Les travaux en cours d’achèvement du MEMORIAL ACTe

Dans mon précédent article, je vous avais promis en toute modestie, de vous donner certaines clefs pour comprendre l’évolution effarante de notre territoire. L’île de la Guadeloupe n’est plus qu’un gigantesque continuum de centres marchands hypertrophiés et de zones commerciales hideuses.

Pourtant nos responsables ne cessent de caqueter: «nous mettons en place les équipements stucturants ( sic), nous forgeons les outils du développement économique…»

Quel développement pour quelle économie ?

Chacun peut constater  comme l’ont écrit David Harvey ( 1 ) et Josep RAFANELL I 0RA ( 2), que l’ économie moderne détruit des lieux (pour nous en Guadeloupe particulièrement symboliques et à forte identité patrimoniale), au profit de nouvelles configurations spatiales uniformisées de production ,de consommation et de circulation…

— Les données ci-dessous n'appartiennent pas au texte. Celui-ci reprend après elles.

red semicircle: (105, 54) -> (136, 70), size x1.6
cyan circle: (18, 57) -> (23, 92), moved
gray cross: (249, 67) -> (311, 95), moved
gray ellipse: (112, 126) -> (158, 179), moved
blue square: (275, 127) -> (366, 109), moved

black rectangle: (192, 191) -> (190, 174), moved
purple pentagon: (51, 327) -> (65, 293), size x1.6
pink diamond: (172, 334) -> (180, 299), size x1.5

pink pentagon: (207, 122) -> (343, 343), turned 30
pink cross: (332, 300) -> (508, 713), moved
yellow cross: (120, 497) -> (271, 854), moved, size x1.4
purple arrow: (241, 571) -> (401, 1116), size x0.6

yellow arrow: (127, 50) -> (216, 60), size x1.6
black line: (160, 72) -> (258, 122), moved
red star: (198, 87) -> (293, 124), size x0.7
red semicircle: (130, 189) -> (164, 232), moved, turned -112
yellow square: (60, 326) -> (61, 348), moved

Les spatialisations fixes du capital en tant que nœuds des flux économiques et financiers se traduisent par de gigantesques infrastructures pour le stockage des marchandises, (bétonnage de la rivière de La Lézarde à Petit-Bourg, zone commerciale de Jarry), le transport des humains (parking surdimensionné de la ville du Gosier), l’installation des gestions de technologie et de contrôle, la mise en place des vitrines de la consommation et l’exposition envahissante de la publicité.

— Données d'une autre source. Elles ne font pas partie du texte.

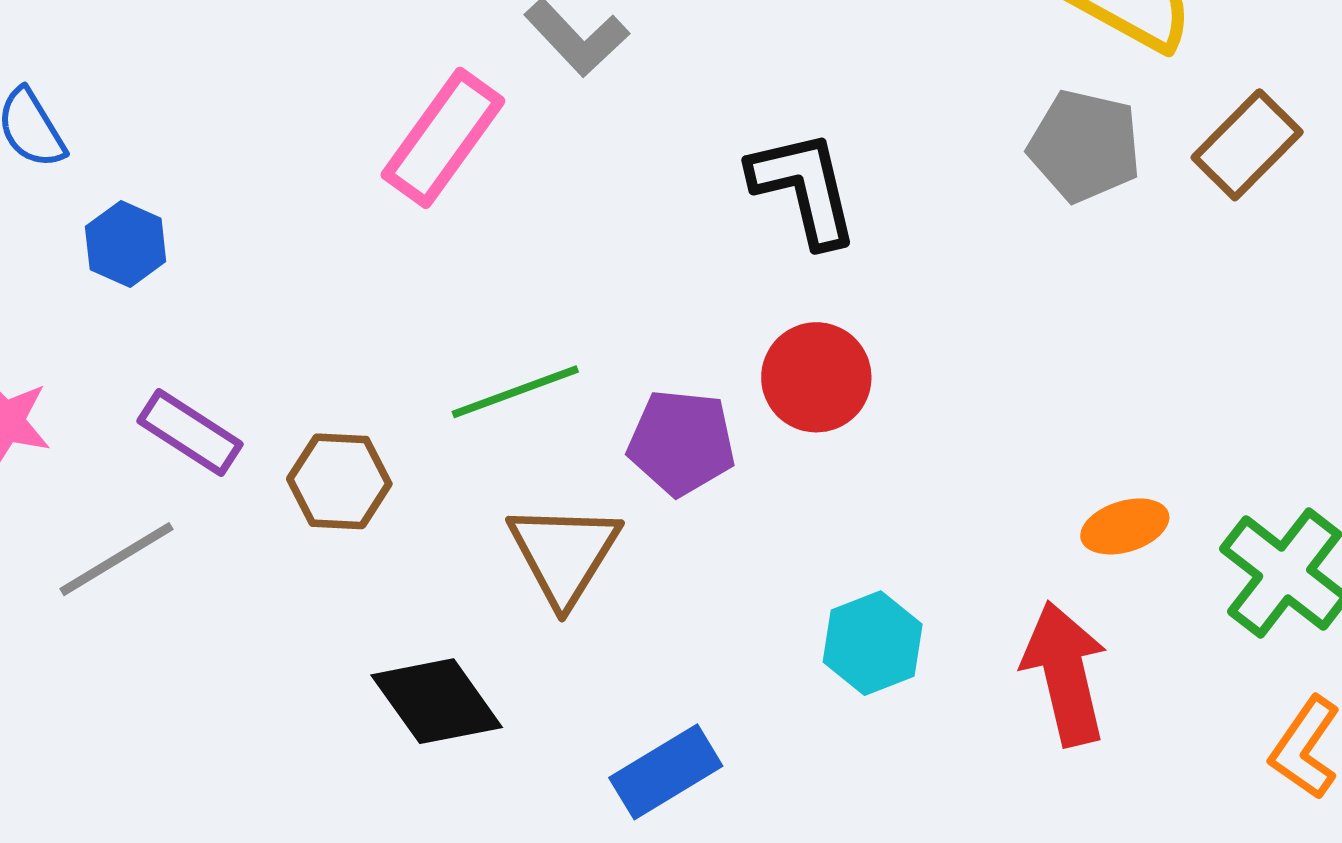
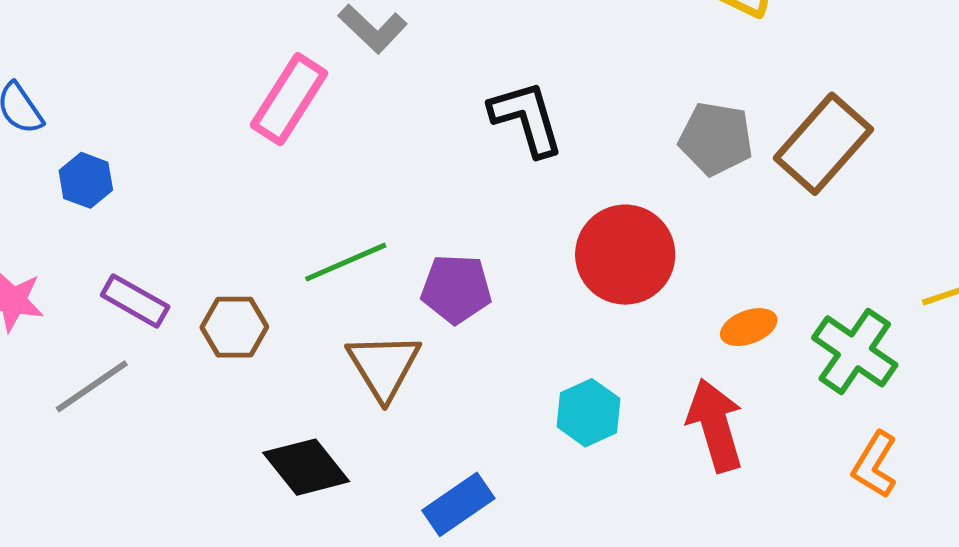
brown rectangle: (1247, 145) -> (823, 144), moved, size x1.4
gray pentagon: (1085, 146) -> (716, 139), moved
red circle: (816, 377) -> (625, 255), moved, size x1.4

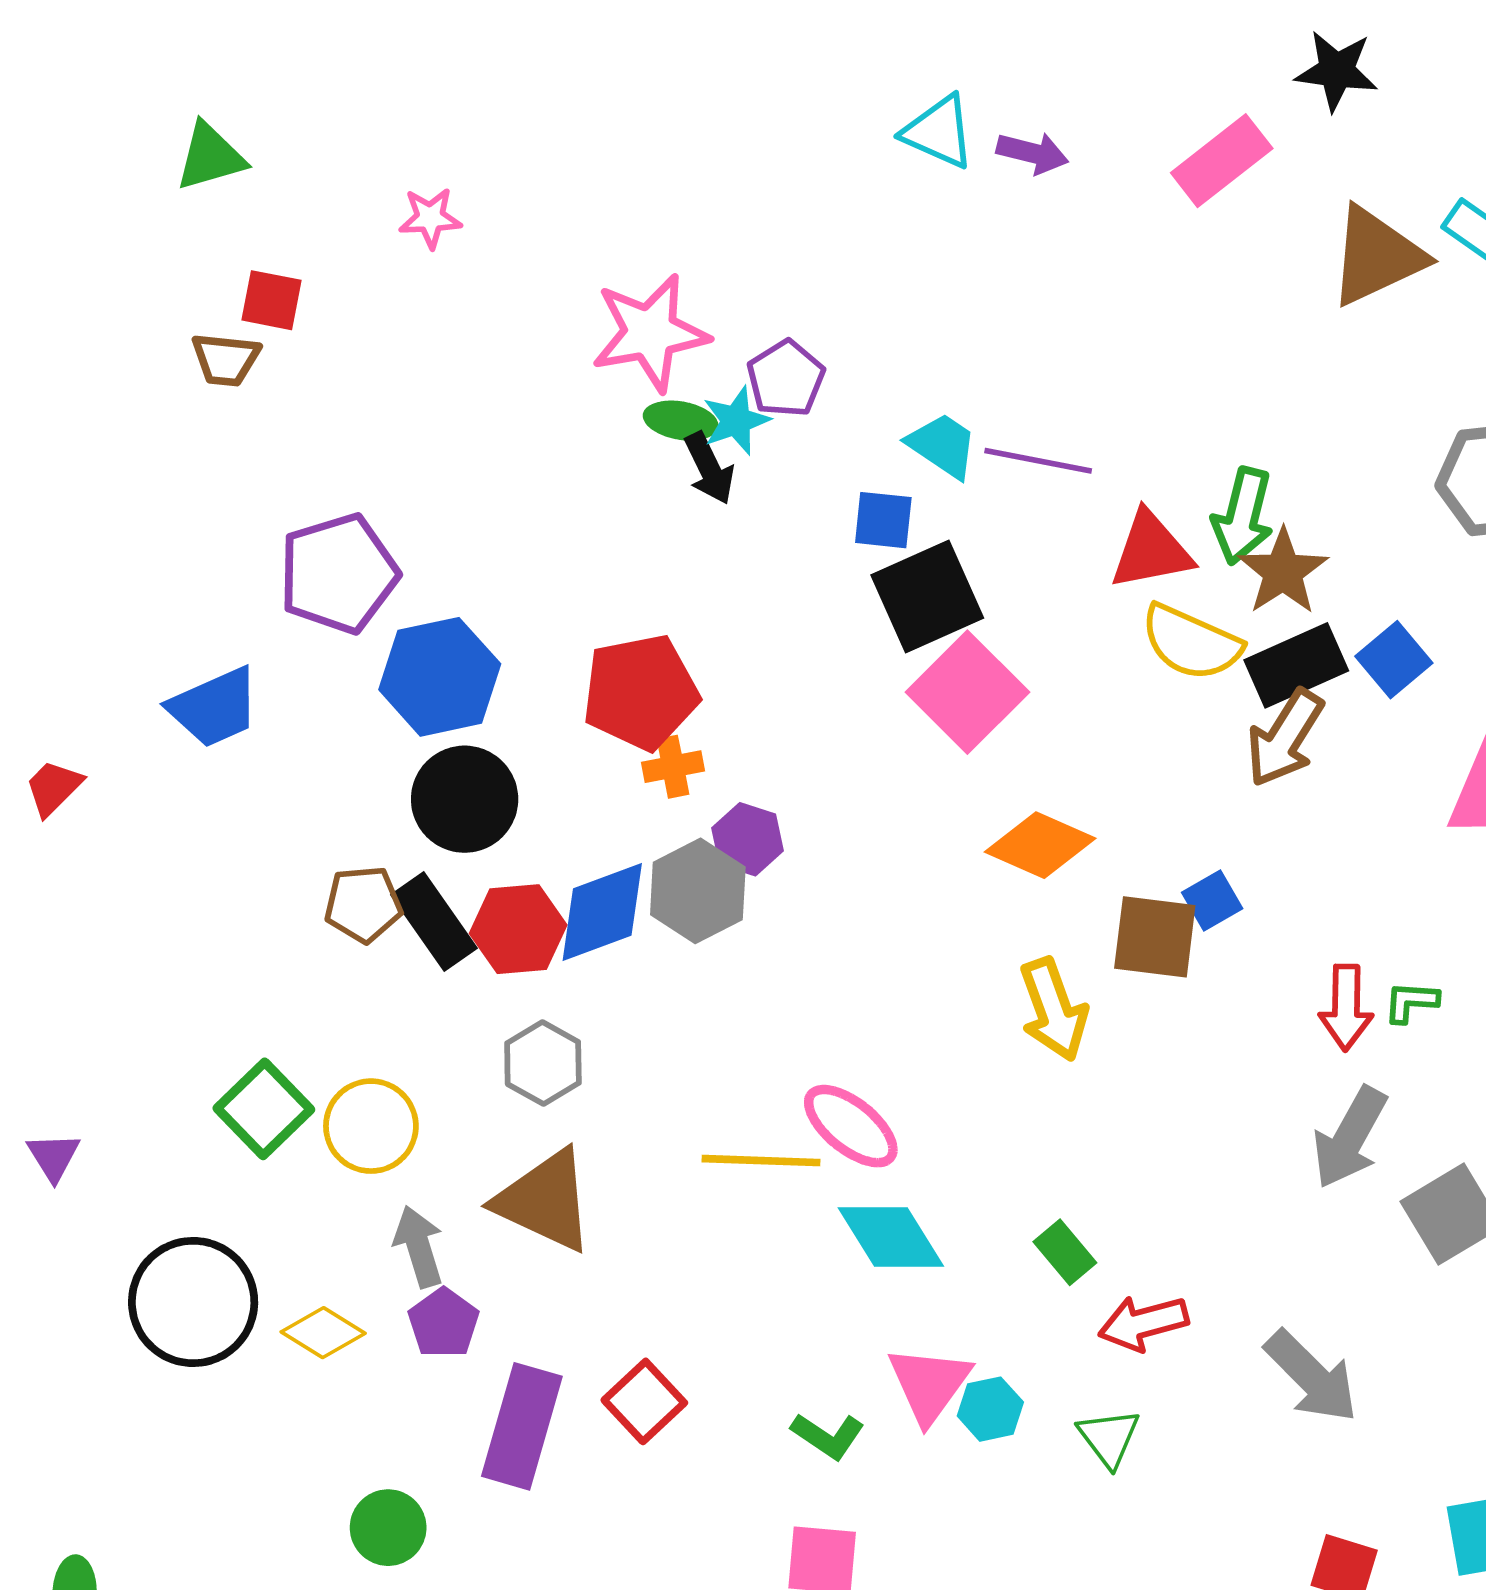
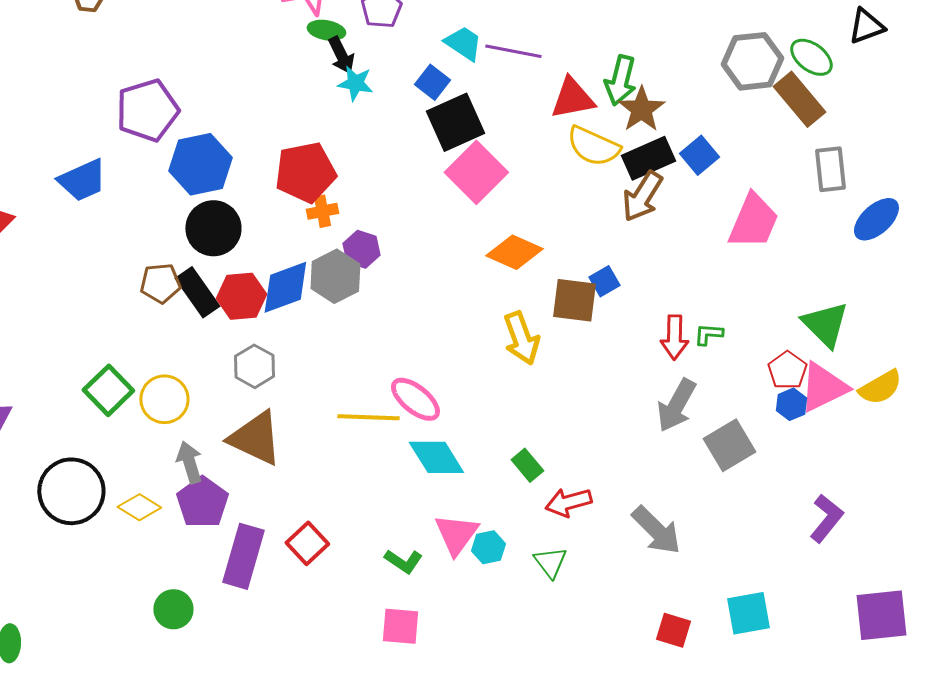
cyan star: (736, 421) -> (355, 83), moved, turned 30
blue square: (883, 520) -> (432, 82), turned 32
purple pentagon: (444, 1323) -> (202, 502), size x1.4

Il s’agit d’opérer un surcodage de l’espace, rendant indistinct l’espace urbain de « la campagne » dans une même étendue structurée au service non seulement des échanges marchands et de l’entretien de la main-d’oeuvre (consommation d’objets, mise en place d’équipements collectifs et de formes d’habitat adéquates à la connexion de l’ensemble) mais aussi de loisirs.

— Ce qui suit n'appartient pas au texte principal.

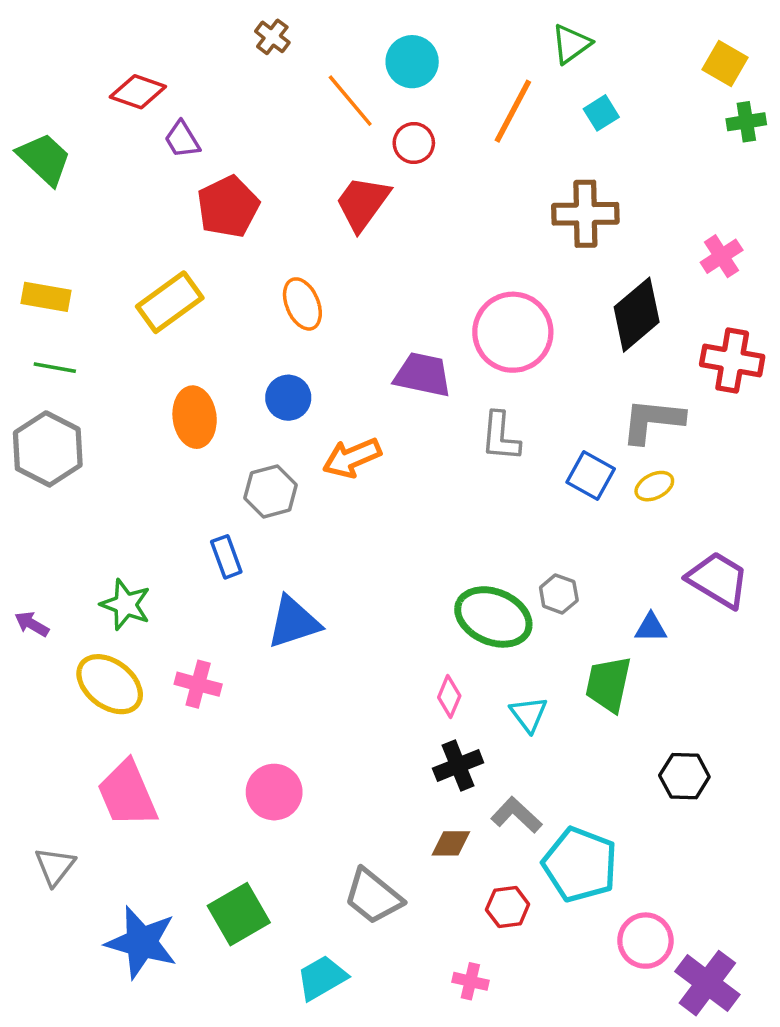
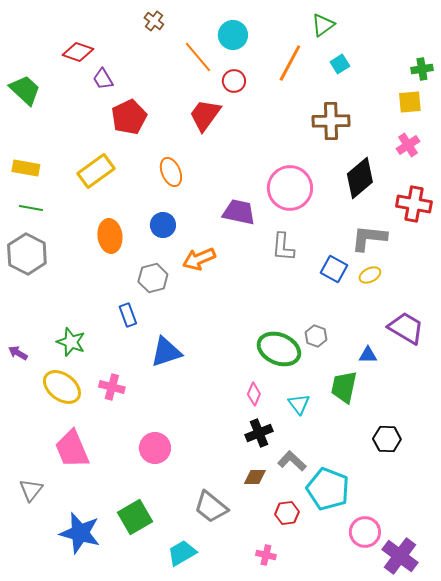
yellow square: (725, 63) -> (410, 102), moved, turned -35

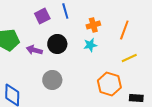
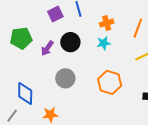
purple arrow: (34, 50) -> (47, 48), turned -70
orange hexagon: (109, 84) -> (110, 82), moved

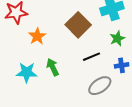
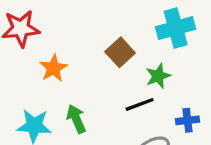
brown square: (78, 25) -> (120, 52), size x0.7
green star: (117, 38) -> (158, 76), moved

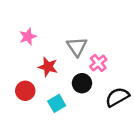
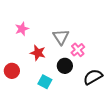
red circle: (25, 91) -> (12, 71), moved
cyan square: (57, 103) -> (45, 82), turned -32

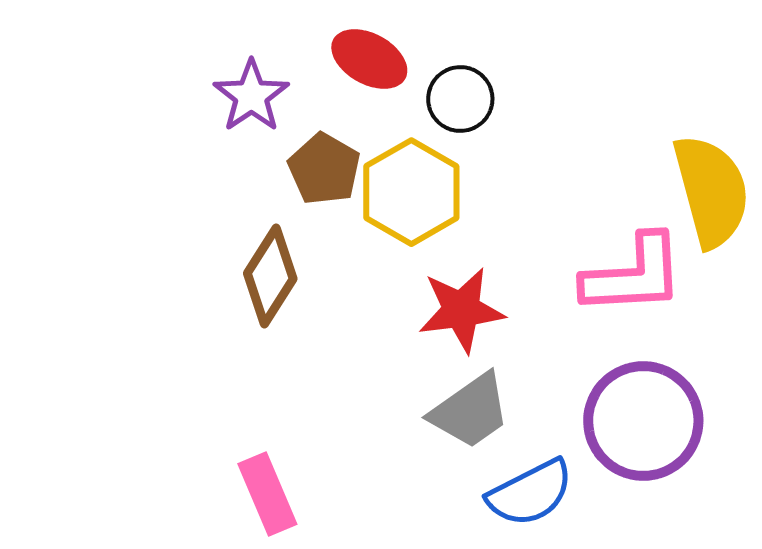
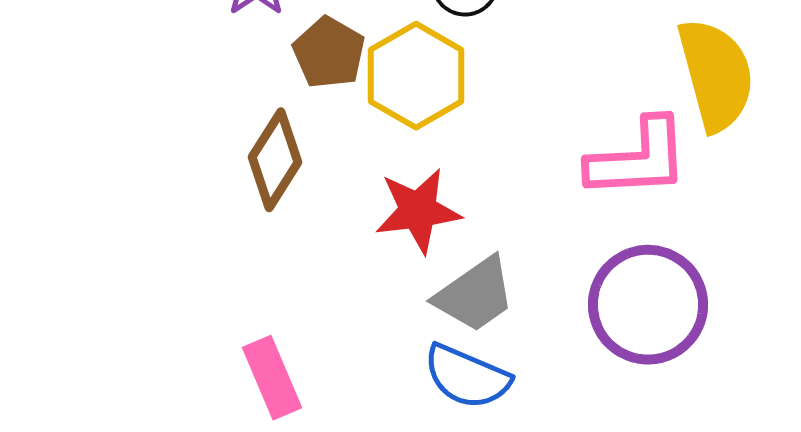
red star: (461, 310) -> (418, 211), moved
blue semicircle: (530, 493) -> (467, 377), moved, turned 50

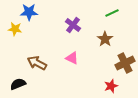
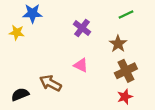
brown arrow: (37, 63) -> (50, 83), moved
brown cross: (125, 63) -> (126, 71), moved

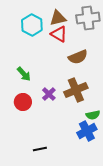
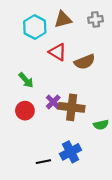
gray cross: (88, 18) -> (96, 19), size x0.6
red triangle: (59, 34) -> (58, 52), moved
brown cross: (76, 90) -> (72, 107), moved, turned 30
blue cross: (87, 131) -> (71, 152), moved

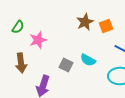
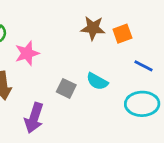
brown star: (85, 22) -> (93, 28), turned 30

Oui, même nos sorties sportives et culturelles ont déjà été soigneusement planifiées pour que nous quittions les zones «de production » et de consommation avant de nous engouffrer dans nos véhicules et de fondre sur le vélodrome ou le nouveau Palais des Sports situés à la jonction des voies expresses en direction de Baie-Mahault et du Gosier.

Osons aller plus loin! Le MEMORIAL ACTe, musée dédié à l’esclavage et singulière projection de béton elle aussi surdimensionnée à l’entrée de la rade de Pointe-à-Pitre sera inauguré par le Président de la République, François Hollande. Nos intellectuels et nos hommes politiques en font des gorges chaudes.

Nul ne paraît s’interroger sur ce vaisseau de pierre qui est un défi supplémentaire pour un développement durable en Guadeloupe.

Si nous voulions en toute honnêteté ériger un lieu de mémoire pour cet effroyable crime contre l’humanité, nous aurions construit ce MEMORIAL ACTe, en Haïti, premier pays à s’être libéré des chaînes de l’esclavage (et d’une superficie de 27 750 km2 plus adaptée aux caractéristiques de l’ouvrage) donnant ainsi l’exemple d’une coopération régionale culturelle qui aurait fait honneur à la Guadeloupe.

Avec quel orgueil, nous aurions pu nous adresser aux Haïtiens, en leur disant : Ce don de la Guadeloupe à votre pays est et restera notre plus grande fierté !

Nous sommes un petit pays, et nous prétendons pouvoir en imposer au reste de la planète.

Dans le Monde du jeudi 8 décembre 2011, Emmanuelle Lequeux nous faisait visiter une exposition «  Pour un art pauvre », au Carré d’Art de Nîmes.

L’art comme signe extérieur de… pauvreté ? Plus d’un artiste aujourd’hui revendique aujourd’hui cette posture, privilégiant les matières négligées, les productions low tech, voire la disparition… Produire juste, et non grand et gros, soustraire au monde parfois plutôt qu’en rajouter dans la débauche des moyens, concluait-elle.. Sauf en Guadeloupe ou à Dubaï ?

Le sociologue Michel Crozier a intitulé un de ses ouvrages : Etat moderne, Etat modeste.

Oui, la Guadeloupe deviendra moderne quand elle sera modeste.

Cependant, je sais que tous les concepteurs et artisans du Memorial ACTe ont travaillé avec ardeur et passion. Terminons ces quelques lignes en nous tournant vers eux et disons leur comme Gibran dans le Prophète, «Que les bienheureux défunts se tiennent autour de vous et veillent».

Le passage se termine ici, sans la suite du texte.